30 Nov Why You Need a Last Will & Testament
Why You Need a Last Will & Testament
Seven out of ten Americans do not have a will. Some may think they do not have sufficient assets to warrant a will and others may not want to think about the fact that they are going to die one day. Even others may think they are too young to make out a will. Whatever excuse you may have for not having a will does not change the reasons why you need a will.
You need a will to keep a judge from deciding who will have guardianship of your minor children. You have the power, through your will, to decide who you think will provide for and give your children the best care. Without a will, a judge may appoint someone you would have considered totally unsuitable.
You need a will so that your assets will be distributed to family, friends, and charities as you would have wanted them to be divided.
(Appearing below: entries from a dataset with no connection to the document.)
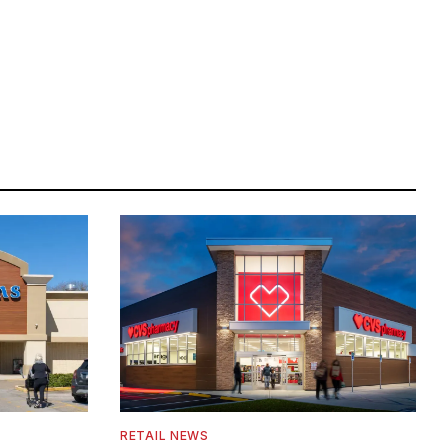
RETAIL NEWS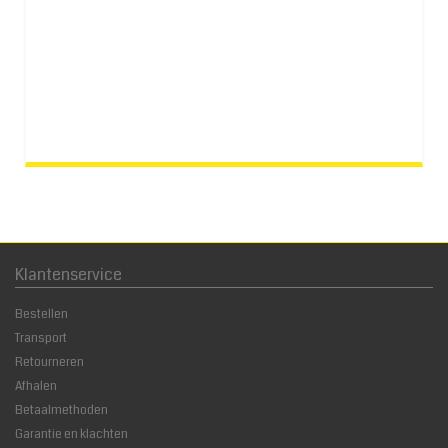
Klantenservice
Bestellen
Transport
Retourneren
Afhalen
Betaalmethoden
Garantie en klachten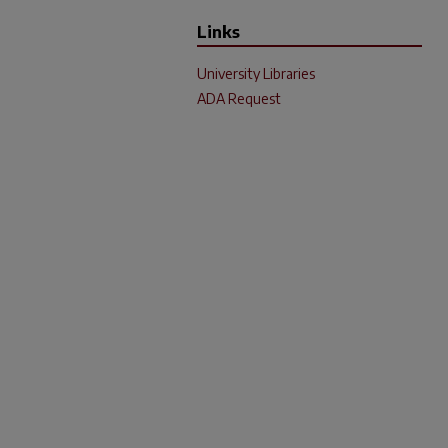
Links
University Libraries
ADA Request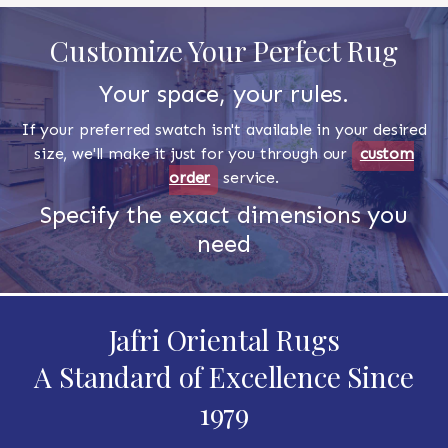
Customize Your Perfect Rug
Your space, your rules.
If your preferred swatch isn't available in your desired
size, we'll make it just for you through our
custom
order
service.
Specify the exact dimensions you
need
Jafri Oriental Rugs
A Standard of Excellence Since
1979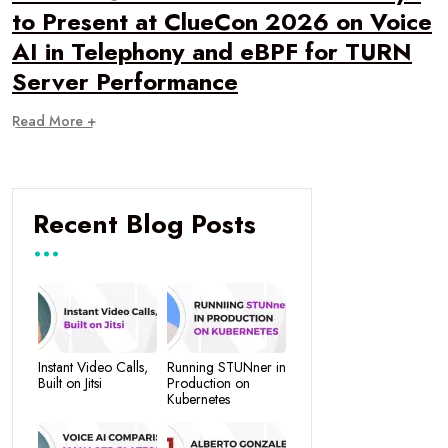
to Present at ClueCon 2026 on Voice
AI in Telephony and eBPF for TURN
Server Performance
Read More +
Recent Blog Posts
Instant Video Calls,
Running STUNner in
Built on Jitsi
Production on
Kubernetes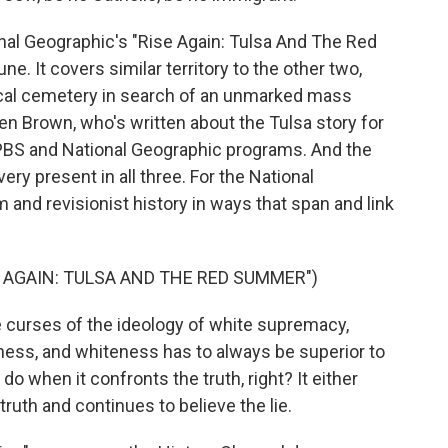
nal Geographic's "Rise Again: Tulsa And The Red
e. It covers similar territory to the other two,
local cemetery in search of an unmarked mass
n Brown, who's written about the Tulsa story for
e PBS and National Geographic programs. And the
ery present in all three. For the National
 and revisionist history in ways that span and link
 AGAIN: TULSA AND THE RED SUMMER")
 curses of the ideology of white supremacy,
ness, and whiteness has to always be superior to
o when it confronts the truth, right? It either
truth and continues to believe the lie.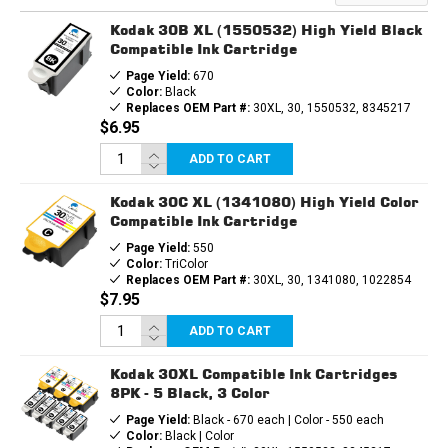
3PK
3PK
-
-
Kodak 30B XL (1550532) High Yield Black
2
2
BLACK,
BLACK,
Compatible Ink Cartridge
1
1
Page Yield:
670
COLOR
COLOR
Color:
Black
Replaces OEM Part #:
30XL, 30, 1550532, 8345217
$6.95
ADD TO CART
Kodak 30C XL (1341080) High Yield Color
Compatible Ink Cartridge
Page Yield:
550
Color:
TriColor
Replaces OEM Part #:
30XL, 30, 1341080, 1022854
$7.95
ADD TO CART
Kodak 30XL Compatible Ink Cartridges
8PK - 5 Black, 3 Color
Page Yield:
Black - 670 each | Color - 550 each
Color:
Black | Color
Personal items will be given out as you would have wished and charities that you supported in life can continue to be supported after you are gone. Having a will can give you power over how your estate will be divided and will keep the government from getting your assets, if there are no relatives.
A will can give you peace of mind by knowing your spouse will have sufficient support after your death. Leaving a will can ensure your spouse will have enough support to get by without undue hardship and will prevent leaving children with assets that they may not be mature enough to control. Without a will, assets will be divided, according to state laws, between a widow(er) and the children.
Some states do not recognize domestic partnerships. Having a will can provide for your same-sex or live-in partner. It can ensure that they receive assets you wanted them to have that were not already jointly owned. You can keep asset distribution out of the state’s hands and ensure your partner will have enough money and assets after you are gone.
If you have assets worth over $1 million, a well-planned will can make provisions in it to reduce the value of the estate so that there are less tax consequences. Estate taxes can take a big chunk of money from your estate, if it is valued at over $1 million. Estate planning will stop the government from taking tax money you would not have wanted it to have.
A will can guarantee that your beloved pets will be taken care of for the remainder of their lives. You can appoint an agent in your will to ensure that your pet is fed well and has sufficient exercise and veterinary care. A trust set up in your will is the best way to make certain your pet is cared for after you are gone.
Having a will can prevent disputes among your heirs. There may not be a greed factor among your heirs but, in many families, greed has proven to be a problem. It is recommended that you have a lawyer prepare your will to make sure you do not forget anyone or anything that you want to include in it. This will save time, money, and effort for the person or persons you have appointed in your will to distribute your estate.